All entries should be copied exactly; the pictures stay out.

(Beginning of Dataset records)

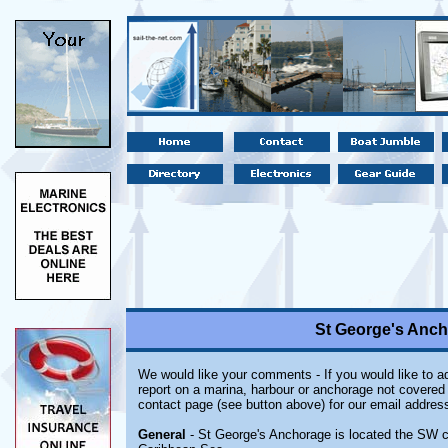
St George's Anch
We would like your comments - If you would like to ad
report on a marina, harbour or anchorage not covered i
contact page (see button above) for our email address
General
- St George's Anchorage is located the SW co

(End of Dataset records)

#### Expected answer:
St George's Anch
We would like your comments - If you would like to ad
report on a marina, harbour or anchorage not covered i
contact page (see button above) for our email address
General
- St George's Anchorage is located the SW co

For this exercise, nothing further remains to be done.